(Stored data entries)
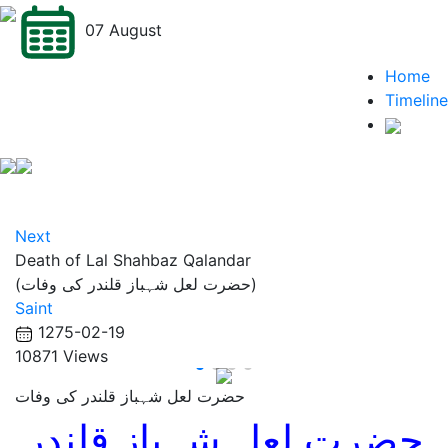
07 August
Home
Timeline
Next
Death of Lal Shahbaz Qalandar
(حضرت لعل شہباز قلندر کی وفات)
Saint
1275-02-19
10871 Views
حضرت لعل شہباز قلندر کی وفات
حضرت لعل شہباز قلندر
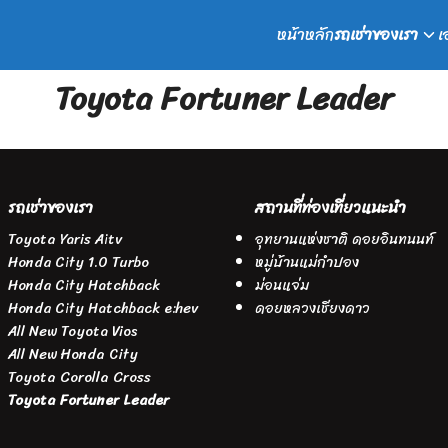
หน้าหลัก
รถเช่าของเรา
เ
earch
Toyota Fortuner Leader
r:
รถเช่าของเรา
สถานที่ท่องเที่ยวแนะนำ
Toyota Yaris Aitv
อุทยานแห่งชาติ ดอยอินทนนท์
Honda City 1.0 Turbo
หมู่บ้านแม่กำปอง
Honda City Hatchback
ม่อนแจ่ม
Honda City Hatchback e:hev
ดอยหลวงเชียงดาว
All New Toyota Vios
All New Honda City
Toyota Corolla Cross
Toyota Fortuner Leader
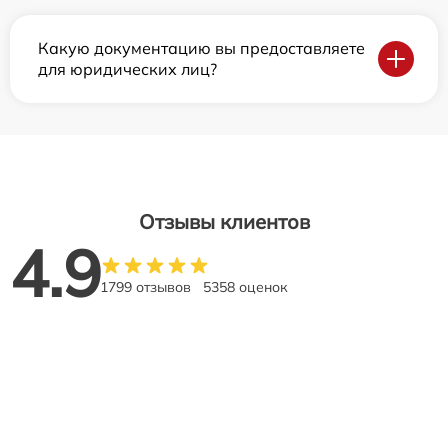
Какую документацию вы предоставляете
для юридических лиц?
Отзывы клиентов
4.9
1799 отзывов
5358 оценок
...
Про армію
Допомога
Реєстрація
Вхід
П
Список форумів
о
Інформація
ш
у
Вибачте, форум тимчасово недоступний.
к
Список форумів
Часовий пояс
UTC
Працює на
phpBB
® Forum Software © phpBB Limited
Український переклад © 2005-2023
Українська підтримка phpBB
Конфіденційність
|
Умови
==
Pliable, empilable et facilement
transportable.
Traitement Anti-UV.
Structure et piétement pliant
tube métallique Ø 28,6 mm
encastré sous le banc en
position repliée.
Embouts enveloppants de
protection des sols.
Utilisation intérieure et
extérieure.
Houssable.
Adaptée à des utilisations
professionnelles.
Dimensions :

PROBLEM DETAILS >> Wherever the word "قلندر" appears in a line of the data above, copy that line.

YOUR RESPONSE >>
(حضرت لعل شہباز قلندر کی وفات)
حضرت لعل شہباز قلندر کی وفات
حضرت لعل شہباز قلندر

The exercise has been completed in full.